I have some uuids stored in a database as base32 encoded strings without the padding. They are 26 characters in length. I am trying to extract them in Python 2.7.5 and convert them into binary data for a different data store. The problem arises with my Python DB utility interpreting these base32 strings as unicode with 2 bytes per character. Here is the code:
str = row.uuid
print type(str)
print "Padding {0} with length {1}, mod 8 is {2}".format(s, len(s), len(s) % 8)
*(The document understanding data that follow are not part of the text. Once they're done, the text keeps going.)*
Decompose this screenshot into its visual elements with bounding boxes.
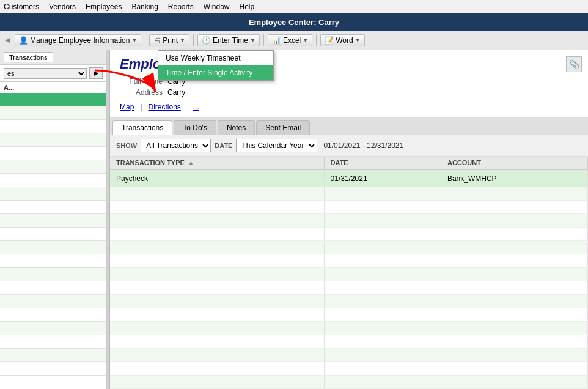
table-header-row: TRANSACTION TYPE ▲ DATE ACCOUNT — [110, 157, 588, 169]
word-label: Word — [336, 36, 353, 45]
cell-account: Bank_WMHCP — [441, 169, 587, 187]
table-row[interactable]: Paycheck 01/31/2021 Bank_WMHCP — [110, 169, 588, 187]
sidebar-stripe-4 — [0, 147, 106, 160]
excel-button[interactable]: 📊 Excel ▼ — [268, 34, 312, 46]
main-layout: Transactions es ▶ A... — [0, 50, 588, 389]
table-row-empty-6 — [110, 254, 588, 268]
date-select[interactable]: This Calendar Year — [236, 139, 317, 152]
manage-dropdown-arrow: ▼ — [131, 37, 137, 43]
sidebar-stripe-5 — [0, 160, 106, 174]
menu-customers[interactable]: Customers — [4, 2, 39, 11]
sidebar-selected-row[interactable] — [0, 93, 106, 106]
content-area: Employee Information 📎 Full Name Carry A… — [110, 50, 588, 389]
sidebar-alpha-label: A... — [0, 82, 106, 93]
attach-icon: 📎 — [569, 59, 579, 69]
sidebar-transactions-tab[interactable]: Transactions — [4, 52, 53, 62]
tab-transactions[interactable]: Transactions — [112, 120, 172, 135]
tabs-bar: Transactions To Do's Notes Sent Email — [110, 118, 588, 135]
sidebar-stripe-9 — [0, 214, 106, 228]
print-button[interactable]: 🖨 Print ▼ — [149, 34, 189, 46]
excel-label: Excel — [283, 36, 301, 45]
col-transaction-type[interactable]: TRANSACTION TYPE ▲ — [110, 157, 324, 169]
table-row-empty-5 — [110, 241, 588, 254]
table-row-empty-1 — [110, 187, 588, 201]
map-link[interactable]: Map — [120, 103, 134, 111]
print-dropdown-arrow: ▼ — [180, 37, 185, 43]
attach-button[interactable]: 📎 — [566, 56, 582, 72]
print-label: Print — [163, 36, 178, 45]
table-row-empty-10 — [110, 308, 588, 322]
toolbar-sep-4 — [316, 34, 317, 46]
enter-time-button[interactable]: 🕐 Enter Time ▼ — [197, 34, 260, 46]
menu-banking[interactable]: Banking — [131, 2, 158, 11]
tab-todos[interactable]: To Do's — [174, 120, 216, 135]
link-separator-1: | — [140, 103, 142, 111]
directions-link[interactable]: Directions — [148, 103, 180, 111]
sidebar-stripe-16 — [0, 308, 106, 322]
employee-links: Map | Directions ... — [120, 103, 578, 111]
sidebar-stripe-2 — [0, 120, 106, 133]
word-dropdown-arrow: ▼ — [355, 37, 361, 43]
sidebar-stripe-12 — [0, 254, 106, 268]
table-row-empty-4 — [110, 228, 588, 241]
sidebar-stripe-14 — [0, 281, 106, 295]
show-label: SHOW — [116, 142, 137, 149]
menu-bar: Customers Vendors Employees Banking Repo… — [0, 0, 588, 13]
sidebar-nav-button[interactable]: ▶ — [89, 67, 103, 79]
tab-notes[interactable]: Notes — [218, 120, 255, 135]
transactions-table: TRANSACTION TYPE ▲ DATE ACCOUNT — [110, 157, 588, 389]
sidebar-stripe-6 — [0, 174, 106, 187]
enter-time-label: Enter Time — [213, 36, 248, 45]
time-enter-single-activity-item[interactable]: Time / Enter Single Activity — [158, 65, 273, 80]
table-row-empty-15 — [110, 376, 588, 389]
table-row-empty-8 — [110, 281, 588, 295]
address-row: Address Carry — [120, 88, 578, 97]
sidebar-stripe-15 — [0, 295, 106, 308]
left-sidebar: Transactions es ▶ A... — [0, 50, 107, 389]
sidebar-stripe-11 — [0, 241, 106, 254]
menu-reports[interactable]: Reports — [168, 2, 194, 11]
table-row-empty-7 — [110, 268, 588, 281]
excel-icon: 📊 — [272, 36, 281, 45]
sidebar-filter-select[interactable]: es — [4, 68, 87, 79]
menu-vendors[interactable]: Vendors — [49, 2, 76, 11]
cell-date: 01/31/2021 — [324, 169, 441, 187]
manage-employee-label: Manage Employee Information — [30, 36, 130, 45]
sidebar-stripe-13 — [0, 268, 106, 281]
col-account[interactable]: ACCOUNT — [441, 157, 587, 169]
sidebar-stripe-17 — [0, 322, 106, 335]
transactions-filter-bar: SHOW All Transactions DATE This Calendar… — [110, 135, 588, 157]
title-text: Employee Center: Carry — [249, 18, 339, 27]
enter-time-dropdown-arrow: ▼ — [250, 37, 255, 43]
manage-employee-icon: 👤 — [19, 36, 28, 45]
address-value: Carry — [167, 88, 185, 97]
toolbar-sep-1 — [145, 34, 145, 46]
address-label: Address — [120, 88, 163, 97]
word-button[interactable]: 📝 Word ▼ — [320, 34, 364, 46]
date-range-text: 01/01/2021 - 12/31/2021 — [323, 141, 403, 150]
cell-type: Paycheck — [110, 169, 324, 187]
sidebar-filter-row: es ▶ — [0, 65, 106, 82]
use-weekly-timesheet-item[interactable]: Use Weekly Timesheet — [158, 51, 273, 65]
menu-employees[interactable]: Employees — [86, 2, 122, 11]
sidebar-stripe-8 — [0, 201, 106, 214]
manage-employee-button[interactable]: 👤 Manage Employee Information ▼ — [15, 34, 141, 46]
date-label: DATE — [215, 142, 232, 149]
show-select[interactable]: All Transactions — [141, 139, 211, 152]
transactions-area: SHOW All Transactions DATE This Calendar… — [110, 135, 588, 389]
sidebar-stripe-3 — [0, 133, 106, 147]
menu-help[interactable]: Help — [240, 2, 255, 11]
sidebar-stripe-18 — [0, 335, 106, 349]
table-row-empty-11 — [110, 322, 588, 335]
sidebar-stripe-20 — [0, 362, 106, 376]
enter-time-icon: 🕐 — [202, 36, 211, 45]
sidebar-header: Transactions — [0, 50, 106, 65]
table-row-empty-13 — [110, 349, 588, 362]
sidebar-stripe-1 — [0, 106, 106, 120]
menu-window[interactable]: Window — [204, 2, 230, 11]
full-name-label: Full Name — [120, 77, 163, 86]
table-row-empty-12 — [110, 335, 588, 349]
more-link[interactable]: ... — [193, 103, 199, 111]
tab-sent-email[interactable]: Sent Email — [256, 120, 310, 135]
col-date[interactable]: DATE — [324, 157, 441, 169]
str = str.ljust(int(math.ceil(len(str) / 8.0) * 8), '=')
print str
uuidbytes = base64.b32decode(str)
row.couponUuid = uuid.UUID(bytes=uuidbytes)
The output is this:
<type 'unicode'>
Padding ANEMTUTPUZFZFH6ANXNW5IOI4U with length 52, mod 8 is 4
ANEMTUTPUZFZFH6ANXNW5IOI4U====
File "path/to/my/script.py", line 143
uuidbytes = base64.b32decode(str)
File "/System/Library/Frameworks/Python.framework/Versions/2.7/lib/python2.7/base64.py", line 222, in b32decode
raise TypeError('Non-base32 digit found')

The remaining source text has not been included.